Neuregelung nur saisonal?

Als Gewerbetreibende am Beginn dieses Jahres Unterschriften bei den Elbstraßen-Anliegern sammelten, habe er nicht unterzeichnet, sagt Uwe Schreiber, der in der Elbstraße 31 eines seiner Konditorei-Geschäfte betreibt. Sein Handwerk bringt es mit sich, sehr früh aufzustehen. Und so hat er hin und wieder Leergut am frühen Morgen aus seinem Geschäft geholt und konnte dann mit dem Auto bis vor die Ladentür fahren. 

Das ist nun erst mal nicht mehr möglich. Aber er könne sich auf die neuen Sperrzeiten einstellen, sagt Uwe Schreiber. Im Internet hat er sich informiert, wie es andere Städte handhaben, um durch Absperrungen für mehr Sicherheit in der City zu sorgen – und er zeigt Verständnis für die von der Verwaltung verkündete Regelung.

Die neue tägliche Absperrzeit zwischen 11 und 6 Uhr am nächsten Morgen sollte aber nur in der Saison zwischen Ostern bis nach dem Weinfest gelten. So stand es in der Petition der Gewerbetreibenden, als sie die Unterschriften sammelten.

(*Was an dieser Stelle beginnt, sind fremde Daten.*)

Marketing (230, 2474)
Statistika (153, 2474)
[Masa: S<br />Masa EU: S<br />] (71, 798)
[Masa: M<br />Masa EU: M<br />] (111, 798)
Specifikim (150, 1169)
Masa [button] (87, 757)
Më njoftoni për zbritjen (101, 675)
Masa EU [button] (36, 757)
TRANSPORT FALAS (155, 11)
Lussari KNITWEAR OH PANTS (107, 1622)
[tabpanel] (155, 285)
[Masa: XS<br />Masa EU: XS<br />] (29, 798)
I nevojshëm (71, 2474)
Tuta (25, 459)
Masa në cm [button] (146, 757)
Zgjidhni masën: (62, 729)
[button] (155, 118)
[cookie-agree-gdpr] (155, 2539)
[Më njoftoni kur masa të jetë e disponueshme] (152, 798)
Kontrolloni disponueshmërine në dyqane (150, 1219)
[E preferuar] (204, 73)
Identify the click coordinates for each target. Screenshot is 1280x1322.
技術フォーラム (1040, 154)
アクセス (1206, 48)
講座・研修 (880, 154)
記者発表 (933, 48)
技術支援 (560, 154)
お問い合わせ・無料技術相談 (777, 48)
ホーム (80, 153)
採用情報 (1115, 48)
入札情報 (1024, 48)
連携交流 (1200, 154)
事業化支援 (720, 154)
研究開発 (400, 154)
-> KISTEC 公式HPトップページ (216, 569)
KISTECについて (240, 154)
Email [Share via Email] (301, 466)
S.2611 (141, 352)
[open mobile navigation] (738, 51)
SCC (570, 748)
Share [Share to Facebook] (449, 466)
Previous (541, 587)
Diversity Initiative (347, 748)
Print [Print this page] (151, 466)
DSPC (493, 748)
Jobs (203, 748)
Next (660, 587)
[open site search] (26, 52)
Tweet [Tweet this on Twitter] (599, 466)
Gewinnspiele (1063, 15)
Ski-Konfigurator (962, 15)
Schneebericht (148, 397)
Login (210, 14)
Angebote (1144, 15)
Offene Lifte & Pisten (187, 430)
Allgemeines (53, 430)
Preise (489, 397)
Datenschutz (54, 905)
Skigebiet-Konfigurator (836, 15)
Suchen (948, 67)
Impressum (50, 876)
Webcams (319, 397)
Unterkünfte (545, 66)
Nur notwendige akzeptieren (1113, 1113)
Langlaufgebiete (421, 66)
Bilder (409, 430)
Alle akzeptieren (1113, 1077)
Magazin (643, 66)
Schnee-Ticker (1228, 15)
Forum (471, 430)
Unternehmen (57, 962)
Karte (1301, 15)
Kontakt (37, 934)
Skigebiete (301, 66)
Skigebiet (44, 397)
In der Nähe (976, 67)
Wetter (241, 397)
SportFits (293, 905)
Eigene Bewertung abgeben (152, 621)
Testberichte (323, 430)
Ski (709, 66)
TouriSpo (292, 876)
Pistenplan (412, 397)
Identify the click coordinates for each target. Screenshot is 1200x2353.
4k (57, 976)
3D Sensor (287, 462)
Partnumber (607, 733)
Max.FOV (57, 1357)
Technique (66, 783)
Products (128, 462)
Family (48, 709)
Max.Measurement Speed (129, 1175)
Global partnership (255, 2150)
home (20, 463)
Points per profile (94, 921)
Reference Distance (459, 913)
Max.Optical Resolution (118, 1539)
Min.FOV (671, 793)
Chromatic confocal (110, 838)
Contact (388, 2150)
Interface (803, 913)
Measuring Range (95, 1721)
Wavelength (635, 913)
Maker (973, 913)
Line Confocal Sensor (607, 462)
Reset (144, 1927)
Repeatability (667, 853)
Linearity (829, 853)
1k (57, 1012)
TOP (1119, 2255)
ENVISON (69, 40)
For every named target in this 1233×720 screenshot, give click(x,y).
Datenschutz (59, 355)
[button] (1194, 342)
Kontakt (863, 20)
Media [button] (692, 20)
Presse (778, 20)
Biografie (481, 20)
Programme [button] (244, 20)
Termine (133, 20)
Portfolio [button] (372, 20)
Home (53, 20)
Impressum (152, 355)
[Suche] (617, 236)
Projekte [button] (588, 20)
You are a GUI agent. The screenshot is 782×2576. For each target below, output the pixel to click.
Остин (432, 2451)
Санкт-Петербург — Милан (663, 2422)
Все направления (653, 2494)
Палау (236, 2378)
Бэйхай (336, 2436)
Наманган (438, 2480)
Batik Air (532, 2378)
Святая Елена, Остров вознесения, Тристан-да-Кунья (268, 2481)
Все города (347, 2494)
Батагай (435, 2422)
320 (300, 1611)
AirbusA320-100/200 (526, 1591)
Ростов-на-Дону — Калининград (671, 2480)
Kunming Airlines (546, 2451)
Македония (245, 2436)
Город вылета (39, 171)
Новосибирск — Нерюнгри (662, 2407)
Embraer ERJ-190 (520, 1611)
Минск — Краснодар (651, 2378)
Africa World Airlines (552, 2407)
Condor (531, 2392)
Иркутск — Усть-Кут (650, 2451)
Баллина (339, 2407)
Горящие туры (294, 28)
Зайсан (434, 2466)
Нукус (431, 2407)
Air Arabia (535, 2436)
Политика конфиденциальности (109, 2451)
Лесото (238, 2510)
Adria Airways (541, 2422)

Silvio Kockentiedt will nicht ausschließen, die jetzt verlängerten Pollerzeiten saisonal zu begrenzen. Ihm sei es zunächst darum gegangen, dem Recht auf der Elbstraße als Fußgängerzone Geltung zu verschaffen. Jetzt sollte erst einmal beobachtet werden, wie sich die neue Regelung im Alltag bewährt.